[Stored entries]
########

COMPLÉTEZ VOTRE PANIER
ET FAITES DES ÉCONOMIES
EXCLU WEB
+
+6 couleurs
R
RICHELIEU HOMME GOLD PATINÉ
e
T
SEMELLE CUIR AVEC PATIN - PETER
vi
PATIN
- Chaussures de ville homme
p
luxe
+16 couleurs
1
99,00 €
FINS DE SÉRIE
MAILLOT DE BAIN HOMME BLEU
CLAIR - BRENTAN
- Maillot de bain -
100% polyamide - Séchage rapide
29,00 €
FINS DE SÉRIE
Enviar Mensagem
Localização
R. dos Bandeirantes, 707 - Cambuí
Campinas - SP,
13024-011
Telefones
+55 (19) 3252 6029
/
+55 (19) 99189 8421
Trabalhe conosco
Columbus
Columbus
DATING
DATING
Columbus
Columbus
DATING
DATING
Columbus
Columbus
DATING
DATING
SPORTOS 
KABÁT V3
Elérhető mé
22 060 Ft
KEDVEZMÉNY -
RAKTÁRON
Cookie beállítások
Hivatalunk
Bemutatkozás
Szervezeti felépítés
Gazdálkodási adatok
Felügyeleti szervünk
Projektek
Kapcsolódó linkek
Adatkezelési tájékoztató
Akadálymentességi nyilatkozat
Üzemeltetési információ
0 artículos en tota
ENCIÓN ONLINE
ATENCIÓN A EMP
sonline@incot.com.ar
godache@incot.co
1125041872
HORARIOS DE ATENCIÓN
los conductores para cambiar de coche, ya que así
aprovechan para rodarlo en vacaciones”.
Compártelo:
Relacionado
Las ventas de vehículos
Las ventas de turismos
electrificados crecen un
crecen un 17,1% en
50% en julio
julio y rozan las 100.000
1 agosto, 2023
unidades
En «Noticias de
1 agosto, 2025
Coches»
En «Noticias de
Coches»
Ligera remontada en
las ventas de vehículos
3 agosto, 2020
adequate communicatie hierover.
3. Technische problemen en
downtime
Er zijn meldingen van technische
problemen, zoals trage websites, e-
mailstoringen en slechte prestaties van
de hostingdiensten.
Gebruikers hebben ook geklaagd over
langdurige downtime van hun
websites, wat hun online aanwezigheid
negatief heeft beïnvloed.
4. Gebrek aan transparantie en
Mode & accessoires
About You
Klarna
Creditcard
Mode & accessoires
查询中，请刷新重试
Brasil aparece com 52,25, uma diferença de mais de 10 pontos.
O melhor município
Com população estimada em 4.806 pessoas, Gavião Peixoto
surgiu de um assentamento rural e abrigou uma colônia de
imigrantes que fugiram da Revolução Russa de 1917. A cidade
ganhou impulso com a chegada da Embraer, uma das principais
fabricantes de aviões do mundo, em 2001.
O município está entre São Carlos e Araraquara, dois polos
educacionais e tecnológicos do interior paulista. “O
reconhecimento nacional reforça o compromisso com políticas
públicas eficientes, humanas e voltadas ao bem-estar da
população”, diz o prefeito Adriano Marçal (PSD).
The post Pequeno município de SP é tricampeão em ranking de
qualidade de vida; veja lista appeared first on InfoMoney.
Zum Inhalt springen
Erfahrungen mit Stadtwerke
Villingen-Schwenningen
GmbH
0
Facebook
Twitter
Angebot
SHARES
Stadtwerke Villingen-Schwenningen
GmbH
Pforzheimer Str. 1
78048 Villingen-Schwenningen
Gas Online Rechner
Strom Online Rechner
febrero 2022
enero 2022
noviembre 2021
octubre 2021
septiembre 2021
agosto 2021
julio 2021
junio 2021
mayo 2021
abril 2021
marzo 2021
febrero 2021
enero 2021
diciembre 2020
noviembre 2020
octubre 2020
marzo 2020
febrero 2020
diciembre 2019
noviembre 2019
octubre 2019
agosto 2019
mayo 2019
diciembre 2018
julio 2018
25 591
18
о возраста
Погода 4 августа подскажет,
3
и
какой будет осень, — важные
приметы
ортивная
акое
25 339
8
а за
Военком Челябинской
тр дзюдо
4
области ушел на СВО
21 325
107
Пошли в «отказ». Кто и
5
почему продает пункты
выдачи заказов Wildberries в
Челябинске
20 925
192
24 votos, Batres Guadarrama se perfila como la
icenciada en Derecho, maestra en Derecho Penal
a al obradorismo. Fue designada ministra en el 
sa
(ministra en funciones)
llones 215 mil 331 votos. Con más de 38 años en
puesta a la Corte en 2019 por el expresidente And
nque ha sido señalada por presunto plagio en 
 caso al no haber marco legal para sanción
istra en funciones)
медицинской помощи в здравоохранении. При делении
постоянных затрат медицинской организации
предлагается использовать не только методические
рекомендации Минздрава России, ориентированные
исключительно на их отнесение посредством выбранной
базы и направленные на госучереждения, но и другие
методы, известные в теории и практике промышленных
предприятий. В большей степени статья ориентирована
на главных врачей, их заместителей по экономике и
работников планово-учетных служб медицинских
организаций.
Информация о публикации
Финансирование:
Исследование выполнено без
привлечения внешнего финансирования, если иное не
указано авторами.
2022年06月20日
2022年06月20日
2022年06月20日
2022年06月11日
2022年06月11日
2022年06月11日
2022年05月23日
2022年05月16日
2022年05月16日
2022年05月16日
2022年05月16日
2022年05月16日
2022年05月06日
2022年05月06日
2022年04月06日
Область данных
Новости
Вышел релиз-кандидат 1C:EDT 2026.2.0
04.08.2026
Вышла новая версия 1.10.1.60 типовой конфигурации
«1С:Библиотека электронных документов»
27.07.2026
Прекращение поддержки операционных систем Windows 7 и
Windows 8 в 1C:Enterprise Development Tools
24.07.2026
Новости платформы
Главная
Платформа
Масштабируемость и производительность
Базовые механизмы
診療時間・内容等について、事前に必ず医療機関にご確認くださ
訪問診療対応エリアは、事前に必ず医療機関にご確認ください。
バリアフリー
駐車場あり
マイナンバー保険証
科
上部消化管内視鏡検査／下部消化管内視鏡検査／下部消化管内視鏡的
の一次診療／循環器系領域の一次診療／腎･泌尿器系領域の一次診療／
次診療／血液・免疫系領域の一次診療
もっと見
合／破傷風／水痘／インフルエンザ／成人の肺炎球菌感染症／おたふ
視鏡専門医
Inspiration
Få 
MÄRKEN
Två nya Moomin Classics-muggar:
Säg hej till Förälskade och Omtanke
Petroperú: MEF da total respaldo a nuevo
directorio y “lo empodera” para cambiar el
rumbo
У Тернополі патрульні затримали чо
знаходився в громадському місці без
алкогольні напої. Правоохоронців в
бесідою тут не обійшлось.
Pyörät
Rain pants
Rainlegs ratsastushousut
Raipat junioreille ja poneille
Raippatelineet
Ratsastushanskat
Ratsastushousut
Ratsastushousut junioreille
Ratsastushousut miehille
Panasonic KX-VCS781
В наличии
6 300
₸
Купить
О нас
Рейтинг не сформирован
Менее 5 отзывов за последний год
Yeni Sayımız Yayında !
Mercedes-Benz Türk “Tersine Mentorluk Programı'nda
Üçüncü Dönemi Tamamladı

########

> **Work to complete**
Copy out every line above where "cambiar" is present.

> **Response**
los conductores para cambiar de coche, ya que así
directorio y “lo empodera” para cambiar el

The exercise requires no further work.